Dataset entries:
* * * * * * * * *
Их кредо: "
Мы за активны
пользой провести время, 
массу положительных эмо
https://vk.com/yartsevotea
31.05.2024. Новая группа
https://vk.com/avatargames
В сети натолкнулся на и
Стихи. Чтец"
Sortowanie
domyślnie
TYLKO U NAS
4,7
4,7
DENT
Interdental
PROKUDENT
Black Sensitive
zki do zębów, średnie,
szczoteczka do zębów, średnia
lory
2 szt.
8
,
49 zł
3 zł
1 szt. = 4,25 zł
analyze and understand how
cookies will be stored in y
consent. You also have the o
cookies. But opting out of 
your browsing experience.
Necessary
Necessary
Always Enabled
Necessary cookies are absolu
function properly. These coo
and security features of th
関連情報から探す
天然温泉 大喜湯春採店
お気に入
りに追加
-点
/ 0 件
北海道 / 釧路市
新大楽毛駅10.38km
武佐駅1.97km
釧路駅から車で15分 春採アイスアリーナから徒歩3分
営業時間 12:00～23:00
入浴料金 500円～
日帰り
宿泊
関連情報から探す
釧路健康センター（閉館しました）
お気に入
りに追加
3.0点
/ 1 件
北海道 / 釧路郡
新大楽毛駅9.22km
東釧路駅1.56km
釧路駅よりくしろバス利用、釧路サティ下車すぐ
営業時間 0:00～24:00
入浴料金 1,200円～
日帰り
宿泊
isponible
* * * * * * * * *
- **GOAL OF THE EXERCISE**
Each entry above should be written again exactly.

- **EXERCISE ANSWER**
Их кредо: "
Мы за активны
пользой провести время, 
массу положительных эмо
https://vk.com/yartsevotea
31.05.2024. Новая группа
https://vk.com/avatargames
В сети натолкнулся на и
Стихи. Чтец"
Sortowanie
domyślnie
TYLKO U NAS
4,7
4,7
DENT
Interdental
PROKUDENT
Black Sensitive
zki do zębów, średnie,
szczoteczka do zębów, średnia
lory
2 szt.
8
,
49 zł
3 zł
1 szt. = 4,25 zł
analyze and understand how
cookies will be stored in y
consent. You also have the o
cookies. But opting out of 
your browsing experience.
Necessary
Necessary
Always Enabled
Necessary cookies are absolu
function properly. These coo
and security features of th
関連情報から探す
天然温泉 大喜湯春採店
お気に入
りに追加
-点
/ 0 件
北海道 / 釧路市
新大楽毛駅10.38km
武佐駅1.97km
釧路駅から車で15分 春採アイスアリーナから徒歩3分
営業時間 12:00～23:00
入浴料金 500円～
日帰り
宿泊
関連情報から探す
釧路健康センター（閉館しました）
お気に入
りに追加
3.0点
/ 1 件
北海道 / 釧路郡
新大楽毛駅9.22km
東釧路駅1.56km
釧路駅よりくしろバス利用、釧路サティ下車すぐ
営業時間 0:00～24:00
入浴料金 1,200円～
日帰り
宿泊
isponible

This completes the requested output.